The Water They Chose in Flint
In 2014, the city of Flint, Michigan made a decision that seemed pragmatic at the time. For decades, Flint had received clean, tested water from Detroit's Lake Huron supply — a reliable source that had served the community well. But to cut costs, city officials switched to the Flint River, a waterway long known for its corrosion and contamination. Almost immediately, residents noticed the difference. The water ran brown. It smelled wrong. Children began showing elevated lead levels in their blood. What was meant to save money poisoned an entire city.
The tragedy of Flint wasn't just the contaminated pipes — it was the abandonment of a proven, life-giving source for something cheaper and closer at hand. Officials had access to clean water. They chose the river anyway.
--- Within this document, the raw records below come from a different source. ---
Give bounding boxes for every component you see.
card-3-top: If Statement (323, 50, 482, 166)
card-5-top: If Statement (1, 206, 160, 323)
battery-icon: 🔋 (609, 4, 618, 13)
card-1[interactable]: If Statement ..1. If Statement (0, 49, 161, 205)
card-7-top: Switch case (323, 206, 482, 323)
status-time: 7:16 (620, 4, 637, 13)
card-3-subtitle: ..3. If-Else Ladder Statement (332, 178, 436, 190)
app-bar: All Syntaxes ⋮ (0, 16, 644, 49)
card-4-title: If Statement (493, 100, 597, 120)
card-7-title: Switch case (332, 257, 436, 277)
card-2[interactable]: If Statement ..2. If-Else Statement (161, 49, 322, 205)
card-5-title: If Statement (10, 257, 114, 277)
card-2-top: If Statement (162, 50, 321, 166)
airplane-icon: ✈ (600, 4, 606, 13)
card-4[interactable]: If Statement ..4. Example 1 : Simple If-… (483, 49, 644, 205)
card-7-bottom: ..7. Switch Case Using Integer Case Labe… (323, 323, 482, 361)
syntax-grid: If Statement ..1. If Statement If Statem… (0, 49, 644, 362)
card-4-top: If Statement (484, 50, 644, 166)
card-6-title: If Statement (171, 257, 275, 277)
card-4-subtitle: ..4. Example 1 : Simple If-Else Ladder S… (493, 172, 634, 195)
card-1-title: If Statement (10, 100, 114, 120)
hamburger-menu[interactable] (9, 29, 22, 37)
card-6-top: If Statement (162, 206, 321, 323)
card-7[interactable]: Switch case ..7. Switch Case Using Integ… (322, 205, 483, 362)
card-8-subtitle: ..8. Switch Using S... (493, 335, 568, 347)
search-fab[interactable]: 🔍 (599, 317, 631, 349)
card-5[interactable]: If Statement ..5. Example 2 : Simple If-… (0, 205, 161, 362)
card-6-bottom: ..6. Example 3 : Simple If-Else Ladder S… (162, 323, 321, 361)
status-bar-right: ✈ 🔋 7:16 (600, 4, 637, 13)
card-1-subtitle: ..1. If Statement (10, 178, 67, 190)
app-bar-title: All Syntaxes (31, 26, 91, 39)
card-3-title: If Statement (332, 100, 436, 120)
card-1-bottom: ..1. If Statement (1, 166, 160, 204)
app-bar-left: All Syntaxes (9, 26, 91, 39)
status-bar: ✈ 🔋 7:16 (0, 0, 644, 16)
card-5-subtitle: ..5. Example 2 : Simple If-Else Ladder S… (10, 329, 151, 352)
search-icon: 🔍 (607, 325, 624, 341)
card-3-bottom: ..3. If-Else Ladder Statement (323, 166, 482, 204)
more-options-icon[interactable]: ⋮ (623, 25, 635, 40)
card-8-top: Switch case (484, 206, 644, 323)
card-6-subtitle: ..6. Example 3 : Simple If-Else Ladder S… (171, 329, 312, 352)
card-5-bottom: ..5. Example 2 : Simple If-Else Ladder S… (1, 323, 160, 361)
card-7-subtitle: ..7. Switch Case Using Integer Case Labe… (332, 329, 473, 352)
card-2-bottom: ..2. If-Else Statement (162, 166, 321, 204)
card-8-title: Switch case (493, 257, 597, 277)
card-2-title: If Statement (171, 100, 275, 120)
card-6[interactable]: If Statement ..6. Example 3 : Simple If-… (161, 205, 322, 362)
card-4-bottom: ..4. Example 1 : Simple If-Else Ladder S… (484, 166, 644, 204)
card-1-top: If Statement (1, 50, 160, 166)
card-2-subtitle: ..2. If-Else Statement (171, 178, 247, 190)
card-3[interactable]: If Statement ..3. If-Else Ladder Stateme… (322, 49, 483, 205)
The prophet Jeremiah leveled this same charge against God's people. The Almighty had led them out of Egypt, through wilderness and wasteland, providing everything they needed. Yet Israel walked away from the fountain of living water — the faithful, covenant-keeping God who had never failed them — and dug their own cisterns. Cracked ones. Cisterns that couldn't hold water no matter how much was poured in.
We do the same when we trade prayer for productivity hacks, when we swap the deep wells of Scripture for the shallow streams of self-help, when we choose what's convenient over Who is faithful. The living water is still flowing. The question Jeremiah presses is why we keep reaching for broken jars.